A partir du second millénaire et, vraisemblablement aux environs de – 1500, la région occidentale du Delta fut envahie par des peuplades d’indo-Européens, grands, blonds, aux yeux bleus, vêtus de peaux de bêtes. Ce sont ces tribus nomades qui s’installeront autour du Lac Triton qui deviendront les Libyens. On les appelle aussi quelque fois Tehenou. Les Libyens ont fait des coalitions dirigées contre l’Egypte. La plus importante fut fomentée sous Mernephtah au temps de la XIX dynastie. Toutes ces coalitions furent défaites. Les libyens étant des Indo-Européens émigrés du berceau nordique et étant restés nomades n’ont jamais pratiqué le matriarcat.

Afrique noire

L’histoire de l’Afrique noire est connue depuis l’empire du Ghana jusqu’à nos jours.
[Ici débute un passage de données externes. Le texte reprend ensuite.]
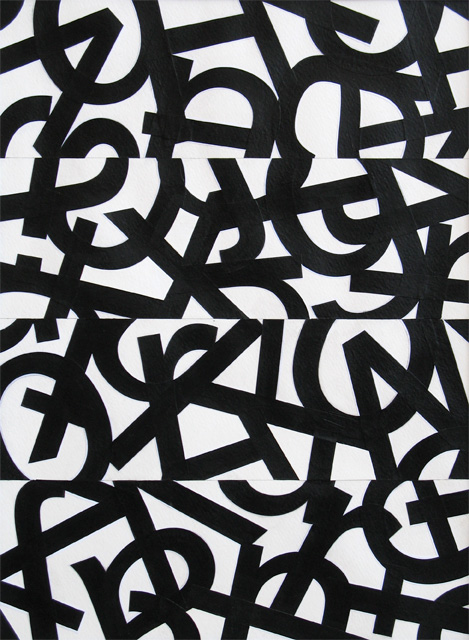 At what (x,y) coordinates should I click in order to perform the action: click on the bottom of art. Please return your answer as a coordinate pair (x, y). This screenshot has height=640, width=469. Looking at the image, I should click on (250, 637). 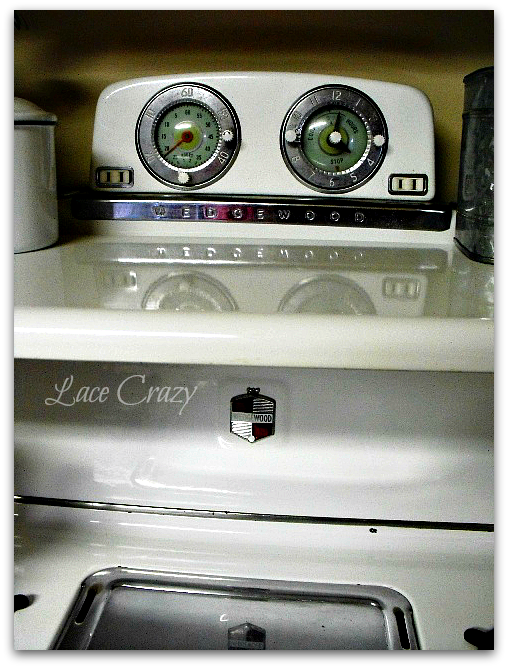 Where is `timer`? The image size is (508, 668). timer is located at coordinates (332, 97), (185, 92). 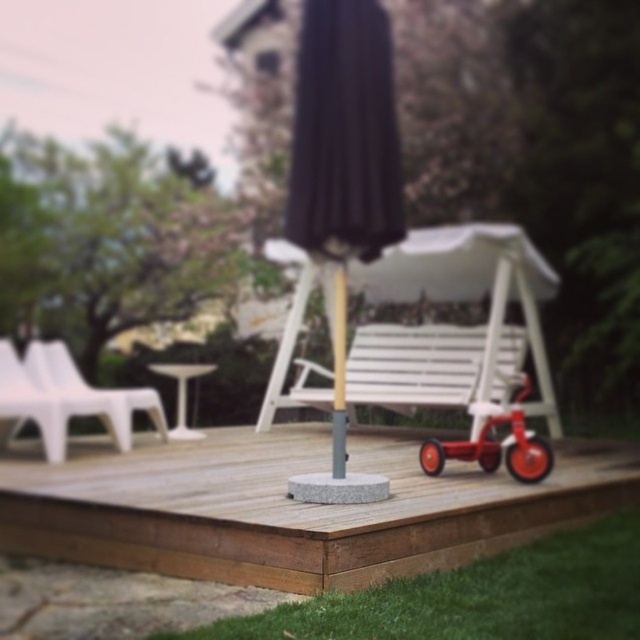 Question: Does white wood chair at center appear under white plastic stool at lower center?

Choices:
 (A) no
 (B) yes

Answer: (A)

Question: Is black fabric umbrella at center positioned behind white plastic chair at left?

Choices:
 (A) no
 (B) yes

Answer: (A)

Question: Observing the image, what is the correct spatial positioning of wooden deck at center in reference to wooden pole at center?

Choices:
 (A) left
 (B) right

Answer: (A)

Question: Which of these objects is positioned closest to the white wood chair at center?

Choices:
 (A) white plastic stool at lower center
 (B) white plastic chair at left
 (C) wooden pole at center

Answer: (A)

Question: Among these points, which one is nearest to the camera?

Choices:
 (A) (179, 378)
 (B) (632, 454)
 (C) (156, 417)
 (D) (344, 310)

Answer: (D)

Question: Which of the following is the farthest from the observer?

Choices:
 (A) (358, 145)
 (B) (131, 403)

Answer: (B) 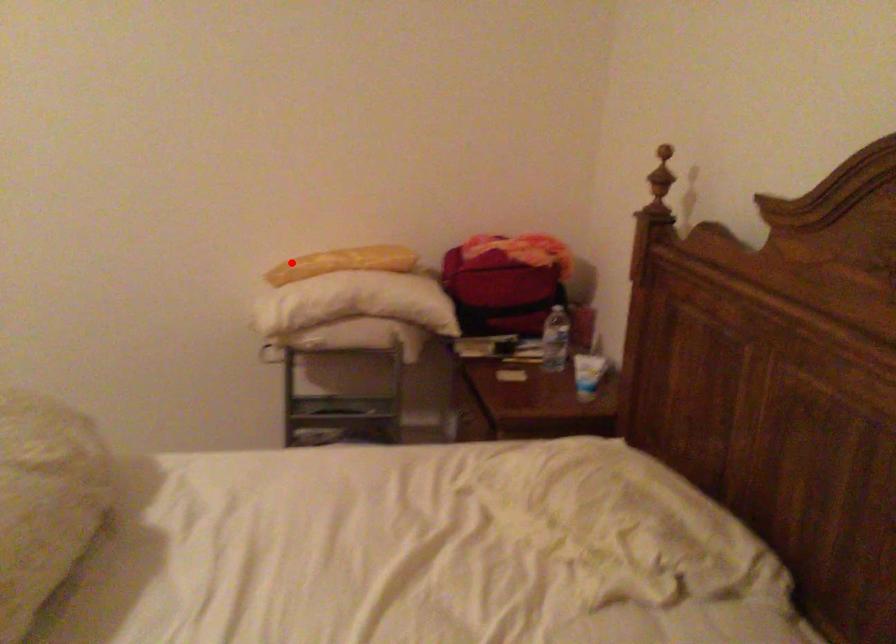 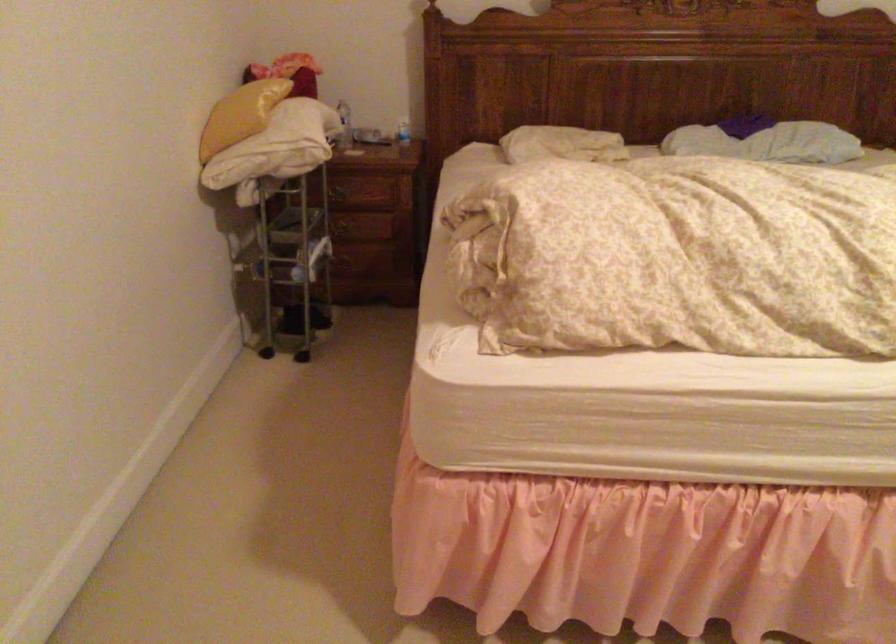 The point at the highlighted location is marked in the first image. Where is the corresponding point in the second image?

Mais l’essentiel de cette histoire reste à chercher. L’histoire du Ghana est connue, dans ses grandes lignes, grâce aux textes des écrivains arabes (Ibn Khaldoum, Ibn Haoukal, El Bekni, Ibn Botouta). Les renseignements fournis par ces divers auteurs nous apprennent entre autres qu’à Ghana la filiation était matrilinéaire, en particulier pour la succession au trône. La dynastie royale était celle des Sorakollé. Les écrivains tentent de montrer que les premières dynasties ayant régné sur le Ghana étaient de race blanche. Or à cette époque l’Arabie était sous la domination du Soudan. Une force ne pouvait pas y venir au point de régner sur le Ghana. En plus, les sémites pratiquent la filiation patrilinéaire. S’ils avaient été les premiers à régner sur le Ghana, la filiation serait restée patrilinéaire. Aussi, la pénétration arabe en Afrique noire est récente et ne saurait, en aucun cas, expliquer le régime matriarcal de Ghana. Le matriarcat régnait également dans l’Empire du Mali, chez les Malinké. Ibn Batouba écrit : « Elles (les reines) se nomment d’après leur oncle maternel et non d’après leur père. Ce ne sont pas les fils qui héritent des pères. Je n’ai jamais rencontré ce dernier usage autre part, excepté chez les infidèles de Malabar dans l’Inde ». Avec l’installation de l’islam, c’est-à-dire sous l’influence d’un facteur extérieur et non par évolution interne, la plupart des populations, qui, au Moyen-Age, étaient matrilinéaire sont devenues patrilinéaires, du moins en apparence. Le matriarcat africain existe à l’échelle du continent. La parenté chez les Tswana, qui vivent au Bechuanaland en Afrique du sud, est également matrilinéaire, pareil chez les Ashanti du Ghana (faire preuve d’irrespect à l’égard d’une mère équivaut à un sacrilège » et aussi chez les bantou du centre de l’Afrique. Ce règne régit tous les peuples noirs et est pratiqué en Afrique depuis l’Antiquité jusqu’à nos jours. Ce trait culturel ne résulte pas d’une ignorance du rôle du père dans la conception de l’enfant.

 

Berceau nordique

L’aire géographique dont il est question comprend les steppes eurasiatiques, la Germanie, la Grèce, Rome et crête.

Crète

On ne savait pratiquement rien sur la Crête jusqu’à ce que Schleman en 1876 et Evans en 1900 aient entrepris des fouilles sur le théâtre des exploits homériques. Schleman n’était pas un professionnel de l’archéologie, mais un autodidacte. En se basant sur les écrits des anciens (Homère, Eschyle, Eripide, Sophocle), il découvrit les villes anciennes comme Troie, Mycénes, Tirynthe. Il parvint à transformer la légende en vérité historique. A Troie il exhuma un trésor et les soubassements d’un palais qu’il considéra comme celui de Priam. A Mycènes il avait déterré un seul œuf d’autruche qui, vraisemblablement, venait d’Afrique. Avec toutes ses découvertes, il pressentit qu’autrefois une même civilisation originaire d’Afrique ou d’Asie s’était étendue en méditerranée orientale.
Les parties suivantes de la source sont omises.